Extracted data entries
== == ==
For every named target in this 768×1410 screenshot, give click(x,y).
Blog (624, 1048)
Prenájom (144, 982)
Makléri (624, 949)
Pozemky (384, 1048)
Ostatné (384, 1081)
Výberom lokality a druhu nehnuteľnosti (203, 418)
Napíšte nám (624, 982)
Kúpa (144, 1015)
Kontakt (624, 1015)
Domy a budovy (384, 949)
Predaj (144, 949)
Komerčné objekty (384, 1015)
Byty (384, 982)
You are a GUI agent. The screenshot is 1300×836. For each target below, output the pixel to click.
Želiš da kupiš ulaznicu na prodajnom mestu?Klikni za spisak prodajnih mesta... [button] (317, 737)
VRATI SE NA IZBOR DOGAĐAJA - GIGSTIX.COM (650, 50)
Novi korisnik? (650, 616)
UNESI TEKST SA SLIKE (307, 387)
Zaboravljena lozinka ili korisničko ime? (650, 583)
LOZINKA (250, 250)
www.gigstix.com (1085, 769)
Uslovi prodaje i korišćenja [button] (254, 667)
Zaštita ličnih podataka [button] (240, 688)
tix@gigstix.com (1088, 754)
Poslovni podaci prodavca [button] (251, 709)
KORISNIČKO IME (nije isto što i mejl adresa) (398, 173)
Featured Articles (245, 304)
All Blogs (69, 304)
== == ==
_Problem requirements_:
All that belongs in your answer is the stretch of entries above from the line with "Makléri (624, 949)" through the line with "Byty (384, 982)", printed exactly.

_Answer below_:
Makléri (624, 949)
Pozemky (384, 1048)
Ostatné (384, 1081)
Výberom lokality a druhu nehnuteľnosti (203, 418)
Napíšte nám (624, 982)
Kúpa (144, 1015)
Kontakt (624, 1015)
Domy a budovy (384, 949)
Predaj (144, 949)
Komerčné objekty (384, 1015)
Byty (384, 982)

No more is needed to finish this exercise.